- Your assignment
Copy task. Retype the whole listing exactly, omitting any picture in it.

- Dataset content
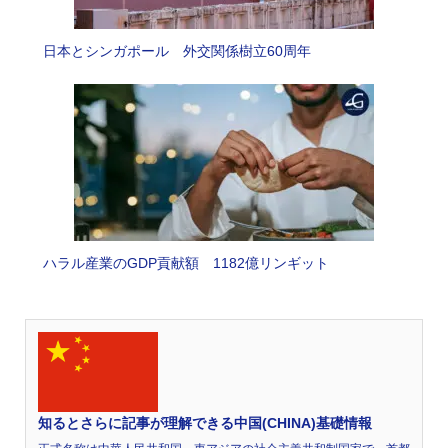
日本とシンガポール 外交関係樹立60周年
ハラル産業のGDP貢献額 1182億リンギット
知るとさらに記事が理解できる中国(CHINA)基礎情報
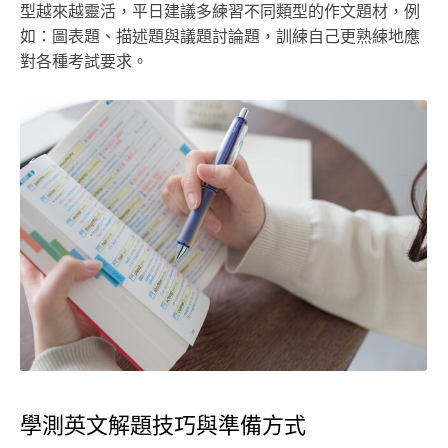
型越來越靈活，平日建議多練習不同類型的作文題材，例
如：圖表題、描述題與議題討論題，訓練自己更熟練地應
對各種考試要求。
學測英文解題技巧與準備方式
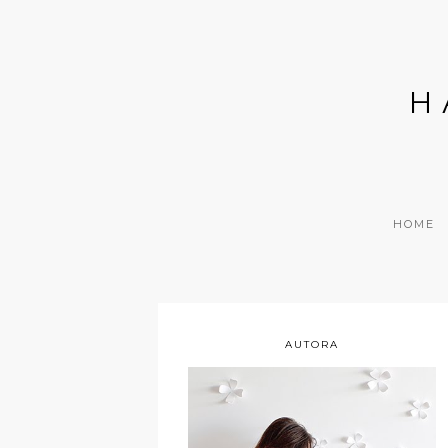
H
HOME
AUTORA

- Task answer
日本とシンガポール 外交関係樹立60周年
ハラル産業のGDP貢献額 1182億リンギット
知るとさらに記事が理解できる中国(CHINA)基礎情報
型越來越靈活，平日建議多練習不同類型的作文題材，例
如：圖表題、描述題與議題討論題，訓練自己更熟練地應
對各種考試要求。
學測英文解題技巧與準備方式
H
HOME
AUTORA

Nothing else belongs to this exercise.